What if you want the OT Hebrew and the NT Greek in one volume? Granted most people wouldn't be interested, perhaps only Biblical scholars, but as far as I know, this particular combination is not published*. And it would require NO translation, how easy is that? I suspect the reason this hasn't been done is political, not technical. The keepers of the Hebrew** (Masoretic) text would have to work with the keepers of the Greek (Stephens) text.
Having No Beginning and No End
Begin at the outsides |
Begin at the center |
Imagine a Bible bound this way, where the Hebrew book of Genesis is on the right, and the Greek book of Matthew is on the left. The end of each Testament would be in the middle.
Now imagine a Bible bound this way, where the Hebrew book of Genesis and the Greek book of Matthew are next to each other in the middle of the Bible, but the end of each Testament would be at the outside of the volume.
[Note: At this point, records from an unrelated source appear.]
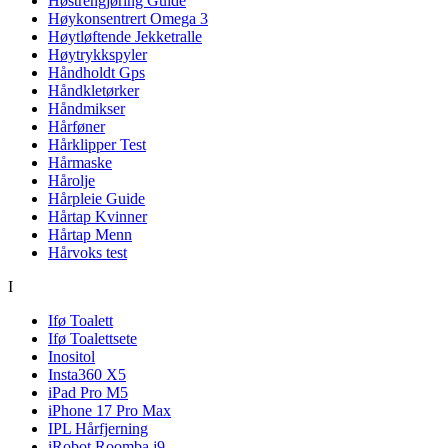
Høstrengjøring Guide
Høykonsentrert Omega 3
Høytløftende Jekketralle
Høytrykkspyler
Håndholdt Gps
Håndkletørker
Håndmikser
Hårføner
Hårklipper Test
Hårmaske
Hårolje
Hårpleie Guide
Hårtap Kvinner
Hårtap Menn
Hårvoks test
I
Ifø Toalett
Ifø Toalettsete
Inositol
Insta360 X5
iPad Pro M5
iPhone 17 Pro Max
IPL Hårfjerning
iRobot Roomba j9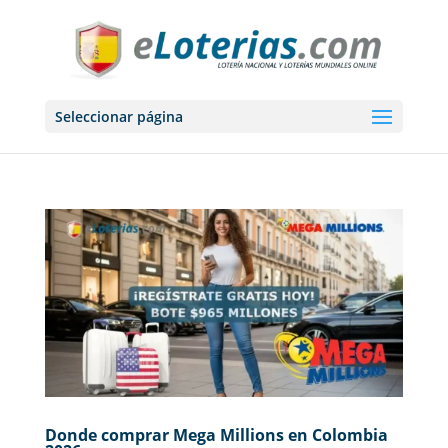
Seleccionar página
Donde comprar Mega Millions en Colombia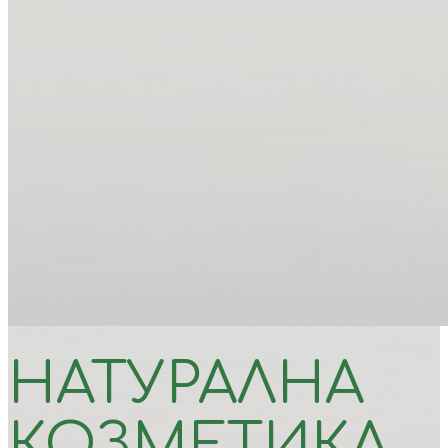
НАТУРАЛНА
КОЗМЕТИКА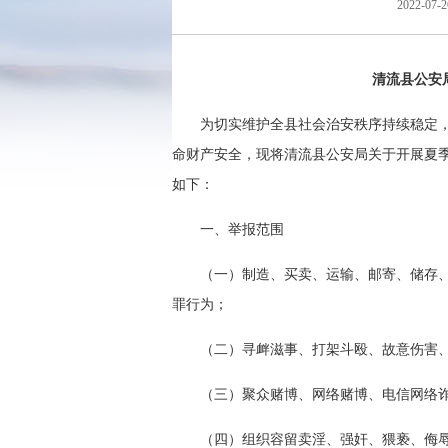
2022-07-2
清流县公安
为切实维护全县社会治安秩序持续稳定
命财产安全，现将清流县公安局关于开展夏季
如下：
一、举报范围
（一）制造、买卖、运输、邮寄、储存
罪行为；
（二）寻衅滋事、打架斗殴、故意伤害
（三）聚众赌博、网络赌博、电信网络
（四）组织容留卖淫、强奸、猥亵、侮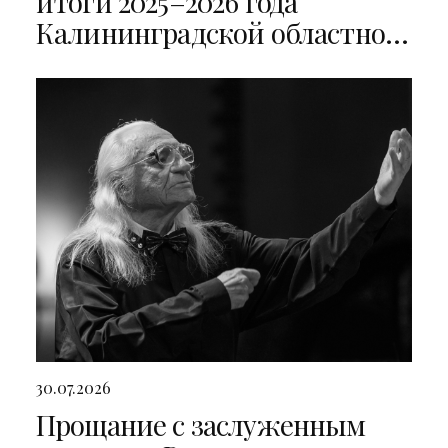
итоги 2025–2026 года
Калининградской областной
филармонии
30.07.2026
Прощание с заслуженным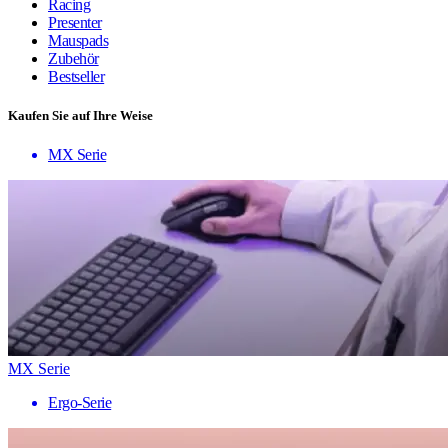
Racing
Presenter
Mauspads
Zubehör
Bestseller
Kaufen Sie auf Ihre Weise
MX Serie
MX Serie
Ergo-Serie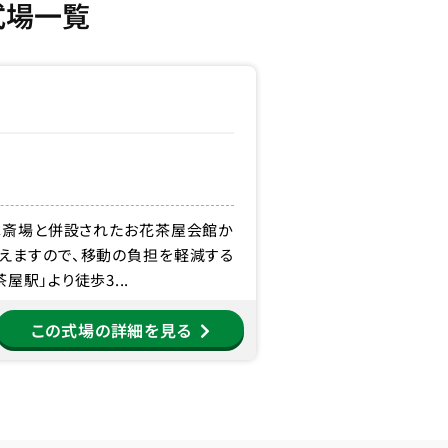
式場一覧
木斎場と併設されたお花茶屋会館か
えますので、移動の負担を軽減する
駅」より徒歩3...
この式場の詳細を見る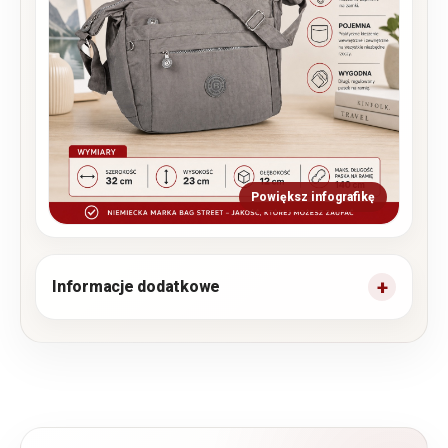
Powiększ infografikę
Informacje dodatkowe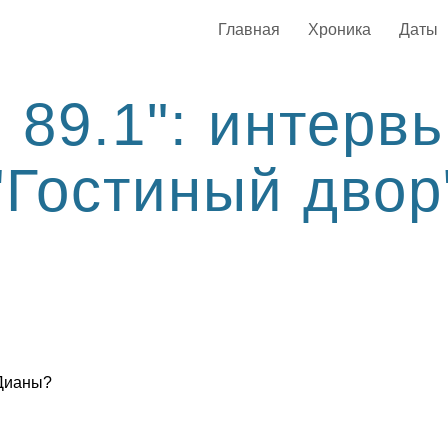
Главная
Хроника
Даты
 89.1": интерв
"Гостиный двор
 Дианы?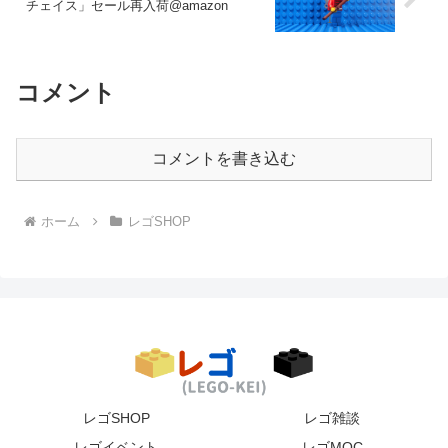
チェイス」セール再入荷@amazon
コメント
コメントを書き込む
ホーム
レゴSHOP
レゴSHOP
レゴ雑談
レゴイベント
レゴMOC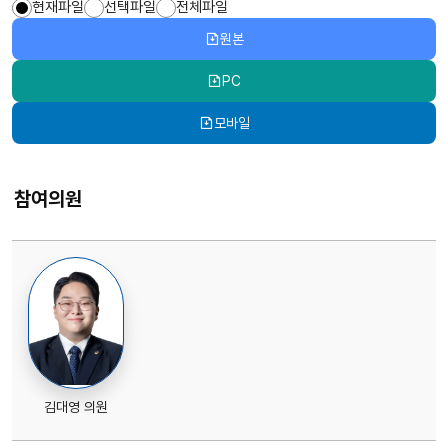
현재파일
선택파일
전체파일
원본
PC
모바일
참여의원
김대영 의원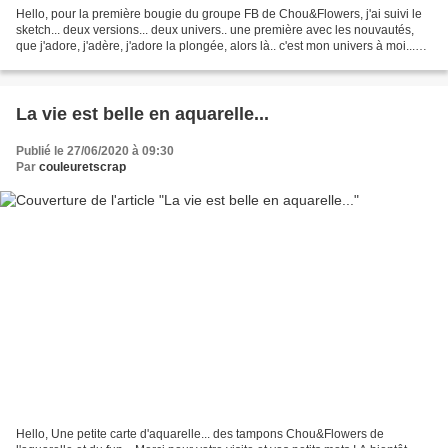
Hello, pour la première bougie du groupe FB de Chou&Flowers, j'ai suivi le
sketch... deux versions... deux univers.. une première avec les nouvautés,
que j'adore, j'adère, j'adore la plongée, alors là.. c'est mon univers à moi...
une épave, de jolis souvenirs...
La vie est belle en aquarelle...
Publié le 27/06/2020 à 09:30
Par
couleuretscrap
Hello, Une petite carte d'aquarelle... des tampons Chou&Flowers de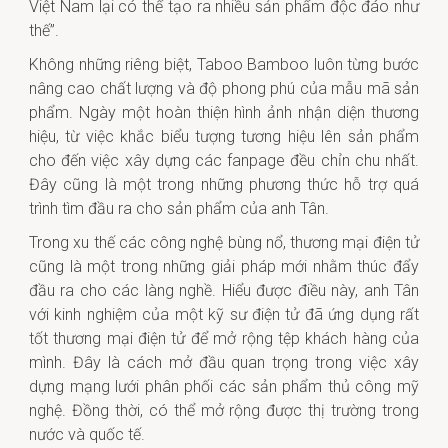
Việt Nam lại có thể tạo ra nhiều sản phẩm độc đáo như
thế”.
Không những riêng biệt, Taboo Bamboo luôn từng bước
nâng cao chất lượng và độ phong phú của mẫu mã sản
phẩm. Ngày một hoàn thiện hình ảnh nhận diện thương
hiệu, từ việc khắc biểu tượng tương hiệu lên sản phẩm
cho đến việc xây dựng các fanpage đều chỉn chu nhất.
Đây cũng là một trong những phương thức hỗ trợ quá
trình tìm đầu ra cho sản phẩm của anh Tân.
Trong xu thế các công nghệ bùng nổ, thương mại điện tử
cũng là một trong những giải pháp mới nhằm thúc đẩy
đầu ra cho các làng nghề. Hiểu được điều này, anh Tân
với kinh nghiệm của một kỹ sư điện tử đã ứng dụng rất
tốt thương mại điện tử để mở rộng tệp khách hàng của
mình. Đây là cách mở đầu quan trọng trong việc xây
dựng mạng lưới phân phối các sản phẩm thủ công mỹ
nghệ. Đồng thời, có thể mở rộng được thị trường trong
nước và quốc tế.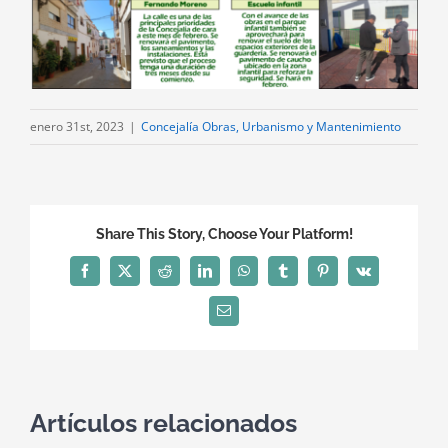
enero 31st, 2023
|
Concejalía Obras, Urbanismo y Mantenimiento
Share This Story, Choose Your Platform!
Facebook
X
Reddit
LinkedIn
WhatsApp
Tumblr
Pinterest
Vk
Correo
electrónico
Artículos relacionados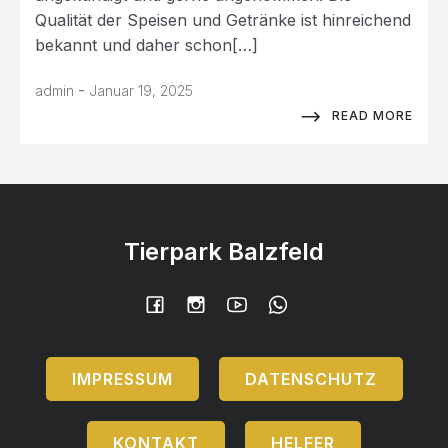
Qualität der Speisen und Getränke ist hinreichend
bekannt und daher schon[…]
-
admin
Januar 19, 2025
READ MORE
Tierpark Balzfeld
IMPRESSUM
DATENSCHUTZ
KONTAKT
HELFER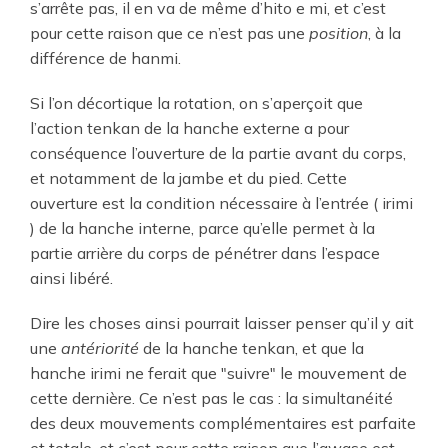
s’arrête pas, il en va de même d’hito e mi, et c’est
pour cette raison que ce n’est pas une
position
, à la
différence de hanmi.
Si l’on décortique la rotation, on s’aperçoit que
l’action tenkan de la hanche externe a pour
conséquence l’ouverture de la partie avant du corps,
et notamment de la jambe et du pied. Cette
ouverture est la condition nécessaire à l’entrée ( irimi
) de la hanche interne, parce qu’elle permet à la
partie arrière du corps de pénétrer dans l’espace
ainsi libéré.
Dire les choses ainsi pourrait laisser penser qu’il y ait
une
antériorité
de la hanche tenkan, et que la
hanche irimi ne ferait que "suivre" le mouvement de
cette dernière. Ce n’est pas le cas : la simultanéité
des deux mouvements complémentaires est parfaite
Old Testament Hebrew [3] |
New Testament Greek [4] |
Each arrangement makes sense. Personally I prefer the first because when you look at either cover of the book, it is meaningful. That is, whichever way you pick the Bible up, it will be correct, each direction would begin with page 1.
There are 531 different languages you can get the whole Bible (Old plus New Testaments), but not in the original languages.That includes Greek Old Testament translations dating back to the Septuagint, and Hebrew New Testaments dating back to the 1300s (hebrewnewtestament.com) [10]. Why has no one published the Hebrew/Greek Bible? The Christian churches are anti-Semitic, thanks to Constantine, and the Jews deny Jesus as Messiah. That is changing, as shown by the Messianic movement among Jews and Christians. But for now, ironically, the best way to get the whole Bible is in a translation. Go figure.
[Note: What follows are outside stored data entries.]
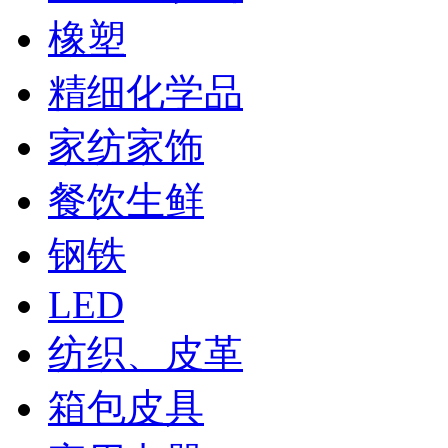
橡塑
精细化学品
家纺家饰
餐饮生鲜
钢铁
LED
纺织、皮革
箱包皮具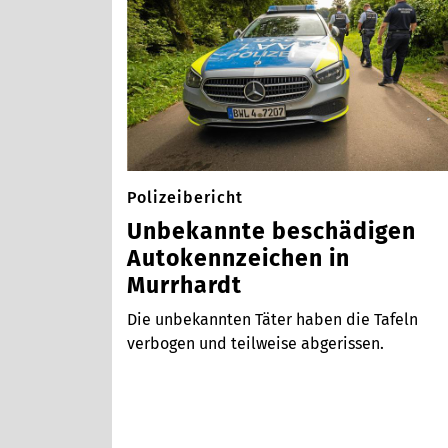
Polizeibericht
Unbekannte beschädigen
Autokennzeichen in
Murrhardt
Die unbekannten Täter haben die Tafeln
verbogen und teilweise abgerissen.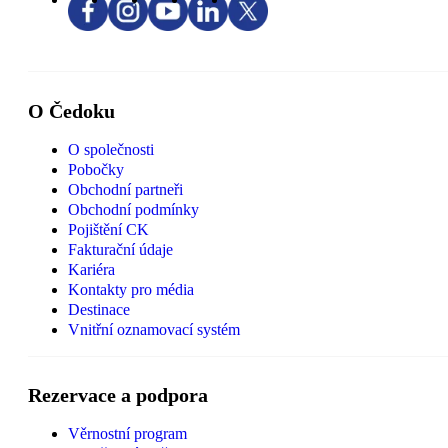
O Čedoku
O společnosti
Pobočky
Obchodní partneři
Obchodní podmínky
Pojištění CK
Fakturační údaje
Kariéra
Kontakty pro média
Destinace
Vnitřní oznamovací systém
Rezervace a podpora
Věrnostní program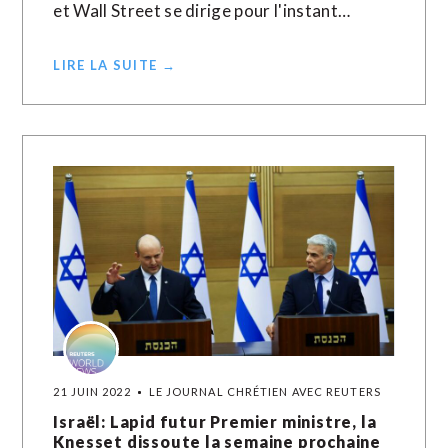
et Wall Street se dirige pour l'instant…
LIRE LA SUITE →
21 JUIN 2022
LE JOURNAL CHRÉTIEN AVEC REUTERS
Israël: Lapid futur Premier ministre, la
Knesset dissoute la semaine prochaine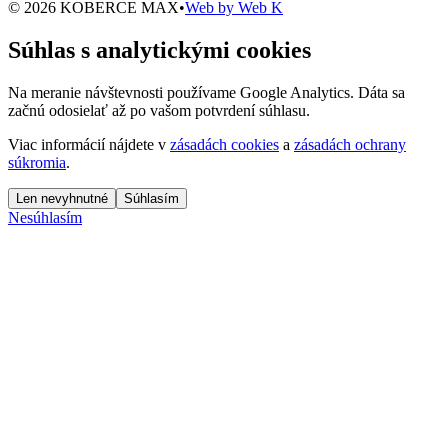
© 2026 KOBERCE MAX
•
Web by
Web K
Súhlas s analytickými cookies
Na meranie návštevnosti používame Google Analytics. Dáta sa
začnú odosielať až po vašom potvrdení súhlasu.
Viac informácií nájdete v
zásadách cookies
a
zásadách ochrany
súkromia
.
Len nevyhnutné
Súhlasím
Nesúhlasím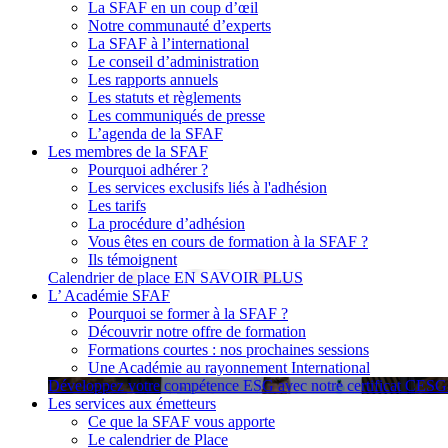
La SFAF en un coup d’œil
Notre communauté d’experts
La SFAF à l’international
Le conseil d’administration
Les rapports annuels
Les statuts et règlements
Les communiqués de presse
L’agenda de la SFAF
Les membres de la SFAF
Pourquoi adhérer ?
Les services exclusifs liés à l'adhésion
Les tarifs
La procédure d’adhésion
Vous êtes en cours de formation à la SFAF ?
Ils témoignent
Calendrier de place
EN SAVOIR PLUS
L’ Académie SFAF
Pourquoi se former à la SFAF ?
Découvrir notre offre de formation
Formations courtes : nos prochaines sessions
Une Académie au rayonnement International
Développez votre compétence ESG avec notre certificat CES
Les services aux émetteurs
Ce que la SFAF vous apporte
Le calendrier de Place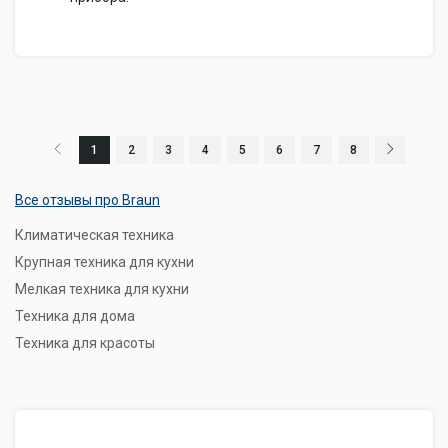
1
2
3
4
5
6
7
8
Все отзывы про Braun
Климатическая техника
Крупная техника для кухни
Мелкая техника для кухни
Техника для дома
Техника для красоты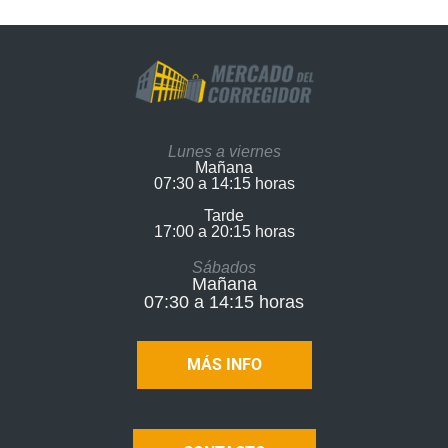
Lunes a viernes
Mañana
07:30 a 14:15 horas
Tarde
17:00 a 20:15 horas​
Sábados
Mañana
07:30 a 14:15 horas
MÁS INFO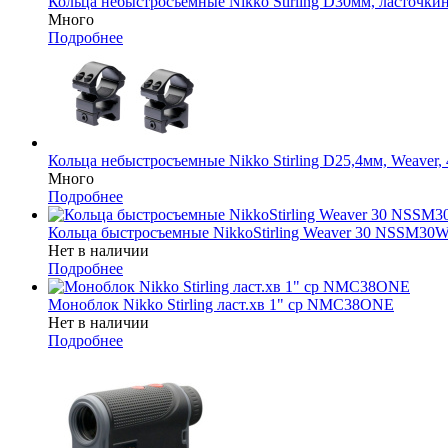
Кольца небыстросъемные Nikko Stirling D30мм, ласточки
Много
Подробнее
Кольца небыстросъемные Nikko Stirling D25,4мм, Weave
Много
Подробнее
Кольца быстросъемные NikkoStirling Weaver 30 NSSM30
Нет в наличии
Подробнее
Моноблок Nikko Stirling ласт.хв 1" ср NMC38ONE
Нет в наличии
Подробнее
* Actually I found three volumes that have Hebrew and Greek together, A Reader's Hebrew and Greek Bible [5], Biblia Sacra Hebraica Stuttgartensia with Greek New Testament [6], and The Interlinear Bible: Hebrew/Greek/English [7]. But all of these are written for English speakers, that is they have a translation, and the pages go from left to right. The Hebrew reads right to left on each page, but the pages are numbered left to right.
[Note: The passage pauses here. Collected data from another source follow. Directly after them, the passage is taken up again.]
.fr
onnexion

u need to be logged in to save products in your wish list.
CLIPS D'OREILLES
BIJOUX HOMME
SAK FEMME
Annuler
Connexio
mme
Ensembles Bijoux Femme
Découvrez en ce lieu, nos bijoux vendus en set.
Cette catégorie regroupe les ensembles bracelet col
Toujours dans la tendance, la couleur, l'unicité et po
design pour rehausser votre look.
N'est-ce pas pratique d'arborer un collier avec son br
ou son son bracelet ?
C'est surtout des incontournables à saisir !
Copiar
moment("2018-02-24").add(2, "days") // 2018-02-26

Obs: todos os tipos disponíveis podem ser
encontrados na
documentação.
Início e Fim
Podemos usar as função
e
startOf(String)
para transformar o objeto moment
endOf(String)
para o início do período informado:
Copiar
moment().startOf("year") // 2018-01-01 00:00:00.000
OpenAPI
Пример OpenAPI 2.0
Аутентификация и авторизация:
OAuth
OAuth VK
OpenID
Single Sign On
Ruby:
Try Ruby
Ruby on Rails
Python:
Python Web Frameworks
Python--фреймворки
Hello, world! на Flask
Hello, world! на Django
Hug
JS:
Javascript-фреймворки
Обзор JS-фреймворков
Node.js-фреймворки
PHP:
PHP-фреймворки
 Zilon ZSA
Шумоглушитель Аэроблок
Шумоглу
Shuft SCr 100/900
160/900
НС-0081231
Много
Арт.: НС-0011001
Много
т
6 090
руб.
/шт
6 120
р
** The Jews consider only scrolls (see The Scroll of Esther [8]) to be authentic, not bound books called codices, singular codex [9].
References
1. https://en.wikipedia.org/wiki/Bible_translations
2. https://en.wikipedia.org/wiki/Bible_translations_into_English
3. http://www.alljudaica.com/Tanakh-New-Edition-of-the-Koren-Jerusalem-Bible-p/12018.htm
4. https://sv.wikipedia.org/wiki/Nestle%E2%80%93Aland
5. http://www.amazon.com/A-Readers-Hebrew-Greek-Bible/dp/0310325897/ref=cm_cr_pr_product_top?ie=UTF8
6. http://www.amazon.com/gp/product/3438052504/ref=olp_product_details?ie=UTF8&me=
7. http://www.amazon.com/The-Interlinear-Bible-Hebrew-English/dp/1878442821
8. http://jlfreeman-1.blogspot.com/2014/06/the-scroll-of-esther.html
9. https://en.wikipedia.org/wiki/Codex
10. http://hebrewnewtestament.com/
10. http://hebrewnewtestament.com/
I have seen a number of multi-lingual books that vertically flip one side so when you open the book it's more obvious which section you're in. That might be an approach that could be taken here as well: Flip the Hebrew Bible so that it starts from the front (the back to English readers), and ends in the middle where the Greek NT begins. If you read both languages, you just flip the book over at the end of Chronicles and keep reading into Matthew. Just an idea!